Yeah, let’s use messages like this:

The value for local dialing code (123/456) should match “string combining digits, spaces, - (All else excluded, such as: ,/;()+ )” (regex: [\d\- ]+).

or, if there’s no syntax clarification:

The value for local dialing code (123/456) should match the regex [\d\- ]+.

(This includes a change from “pattern” to “regex”.)

As a qualifier would make more sense, since it's clarifying a specific statement.

Yes, there can be multiple format constraints (see e. g. ISBN-10).

Change 370475 had a related patch set uploaded (by Lucas Werkmeister (WMDE); owner: Lucas Werkmeister (WMDE)):
[mediawiki/extensions/WikibaseQualityConstraints@master] Add support for parsing syntax clarification param

https://gerrit.wikimedia.org/r/370475

Change 370476 had a related patch set uploaded (by Lucas Werkmeister (WMDE); owner: Lucas Werkmeister (WMDE)):
[mediawiki/extensions/WikibaseQualityConstraints@master] Include syntax clarification in Format violation message

https://gerrit.wikimedia.org/r/370476

Change 370475 merged by jenkins-bot:
[mediawiki/extensions/WikibaseQualityConstraints@master] Add support for parsing syntax clarification param

https://gerrit.wikimedia.org/r/370475

Change 370476 merged by jenkins-bot:
[mediawiki/extensions/WikibaseQualityConstraints@master] Include syntax clarification in Format violation message

https://gerrit.wikimedia.org/r/370476

Lucas_Werkmeister_WMDE reopened this task as Open.
Lucas_Werkmeister_WMDE claimed this task.

Wait, UX should probably approve before closing this. I’ll update wikidata-constraints so @Jan_Dittrich can try it out.

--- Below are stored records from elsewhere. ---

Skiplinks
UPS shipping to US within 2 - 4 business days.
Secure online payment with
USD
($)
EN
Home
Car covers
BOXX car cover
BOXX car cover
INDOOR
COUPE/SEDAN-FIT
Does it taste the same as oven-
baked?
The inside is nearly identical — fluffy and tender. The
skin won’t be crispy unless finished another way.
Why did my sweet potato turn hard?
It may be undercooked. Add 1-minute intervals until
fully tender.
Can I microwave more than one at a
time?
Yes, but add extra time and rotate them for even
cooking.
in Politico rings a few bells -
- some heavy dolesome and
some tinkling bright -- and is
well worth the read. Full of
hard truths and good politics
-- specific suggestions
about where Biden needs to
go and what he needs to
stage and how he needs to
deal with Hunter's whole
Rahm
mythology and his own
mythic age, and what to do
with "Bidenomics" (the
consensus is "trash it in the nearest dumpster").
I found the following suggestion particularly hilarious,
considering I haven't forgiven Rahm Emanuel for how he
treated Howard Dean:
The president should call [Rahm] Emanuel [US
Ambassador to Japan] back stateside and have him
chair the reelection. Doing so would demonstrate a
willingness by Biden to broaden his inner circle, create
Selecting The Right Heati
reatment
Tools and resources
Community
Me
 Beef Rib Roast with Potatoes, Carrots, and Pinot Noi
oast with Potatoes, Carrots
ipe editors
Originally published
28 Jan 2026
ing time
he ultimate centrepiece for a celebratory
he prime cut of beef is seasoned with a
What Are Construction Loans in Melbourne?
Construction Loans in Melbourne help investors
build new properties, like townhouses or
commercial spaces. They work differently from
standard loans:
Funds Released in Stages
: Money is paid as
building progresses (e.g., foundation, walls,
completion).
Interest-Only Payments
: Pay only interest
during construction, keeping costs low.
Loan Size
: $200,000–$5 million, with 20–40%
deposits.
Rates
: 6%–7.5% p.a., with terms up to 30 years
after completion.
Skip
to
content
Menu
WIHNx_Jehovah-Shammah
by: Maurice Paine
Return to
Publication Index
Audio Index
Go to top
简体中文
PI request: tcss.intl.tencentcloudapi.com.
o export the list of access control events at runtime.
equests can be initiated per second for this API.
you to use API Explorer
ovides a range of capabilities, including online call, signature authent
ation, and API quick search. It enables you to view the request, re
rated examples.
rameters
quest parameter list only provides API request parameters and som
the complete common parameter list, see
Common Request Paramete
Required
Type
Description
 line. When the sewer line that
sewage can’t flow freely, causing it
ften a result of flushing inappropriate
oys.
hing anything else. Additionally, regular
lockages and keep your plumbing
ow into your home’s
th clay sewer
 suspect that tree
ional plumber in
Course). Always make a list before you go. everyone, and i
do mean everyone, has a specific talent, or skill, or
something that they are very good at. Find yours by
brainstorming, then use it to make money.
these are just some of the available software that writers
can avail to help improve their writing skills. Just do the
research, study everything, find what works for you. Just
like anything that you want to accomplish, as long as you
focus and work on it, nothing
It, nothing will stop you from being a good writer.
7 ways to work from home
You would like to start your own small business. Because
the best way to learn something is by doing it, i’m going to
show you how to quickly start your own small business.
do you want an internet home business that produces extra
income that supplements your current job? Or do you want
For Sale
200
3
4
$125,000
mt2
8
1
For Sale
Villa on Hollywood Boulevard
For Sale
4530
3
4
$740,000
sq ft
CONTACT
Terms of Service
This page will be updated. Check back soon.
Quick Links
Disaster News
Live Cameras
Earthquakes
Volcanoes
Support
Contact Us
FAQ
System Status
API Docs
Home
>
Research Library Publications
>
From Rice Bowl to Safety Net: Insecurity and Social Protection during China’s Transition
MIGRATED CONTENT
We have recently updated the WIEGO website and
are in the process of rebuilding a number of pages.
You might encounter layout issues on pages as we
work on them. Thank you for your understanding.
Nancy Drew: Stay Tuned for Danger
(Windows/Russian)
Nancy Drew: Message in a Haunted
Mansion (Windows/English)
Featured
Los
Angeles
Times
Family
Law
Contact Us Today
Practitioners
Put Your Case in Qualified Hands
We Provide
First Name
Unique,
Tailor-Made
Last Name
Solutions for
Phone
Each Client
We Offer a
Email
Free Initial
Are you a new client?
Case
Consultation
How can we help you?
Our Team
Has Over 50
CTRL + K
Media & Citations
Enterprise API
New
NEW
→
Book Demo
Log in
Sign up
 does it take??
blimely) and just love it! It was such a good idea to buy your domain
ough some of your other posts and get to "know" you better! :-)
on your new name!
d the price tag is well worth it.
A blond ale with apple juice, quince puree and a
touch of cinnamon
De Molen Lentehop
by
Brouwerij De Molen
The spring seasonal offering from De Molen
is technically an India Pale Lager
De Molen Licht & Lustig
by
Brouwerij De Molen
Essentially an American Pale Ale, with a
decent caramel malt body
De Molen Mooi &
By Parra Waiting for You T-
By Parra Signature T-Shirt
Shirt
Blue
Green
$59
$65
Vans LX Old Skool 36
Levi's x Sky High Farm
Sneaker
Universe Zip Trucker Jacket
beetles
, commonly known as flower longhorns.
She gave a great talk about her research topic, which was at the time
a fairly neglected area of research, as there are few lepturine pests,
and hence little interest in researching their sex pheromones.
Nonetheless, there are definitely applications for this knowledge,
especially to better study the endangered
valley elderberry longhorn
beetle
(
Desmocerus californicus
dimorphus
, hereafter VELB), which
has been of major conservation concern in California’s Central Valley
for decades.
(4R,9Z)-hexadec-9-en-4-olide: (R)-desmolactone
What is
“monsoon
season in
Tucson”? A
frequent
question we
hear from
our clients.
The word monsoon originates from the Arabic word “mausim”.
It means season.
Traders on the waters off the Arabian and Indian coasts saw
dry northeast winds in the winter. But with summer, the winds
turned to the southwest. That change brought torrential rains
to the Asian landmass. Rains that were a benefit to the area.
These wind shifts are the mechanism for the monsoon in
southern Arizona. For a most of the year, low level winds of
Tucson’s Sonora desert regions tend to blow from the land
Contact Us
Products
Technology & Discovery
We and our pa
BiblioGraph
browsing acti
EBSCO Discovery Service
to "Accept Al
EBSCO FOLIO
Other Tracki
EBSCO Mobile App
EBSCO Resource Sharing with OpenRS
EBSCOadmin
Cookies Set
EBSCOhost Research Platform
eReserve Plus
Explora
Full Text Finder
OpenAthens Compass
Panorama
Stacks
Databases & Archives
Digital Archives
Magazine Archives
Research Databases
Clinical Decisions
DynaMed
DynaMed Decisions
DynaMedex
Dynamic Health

Okay, wikidata-constraints now has a shim SPARQL service that just supports REGEX (we don’t have enough resources to run Blazegraph 😄), and there are two test statements on John F. Kennedy (see explanation in the fourth paragraph of the Main Page). @Jan_Dittrich can you take a look and see if the error message is more understandable now?

@Lucas_Werkmeister_WMDE : Yes this is better. I assume that the message is useful for most of our users now.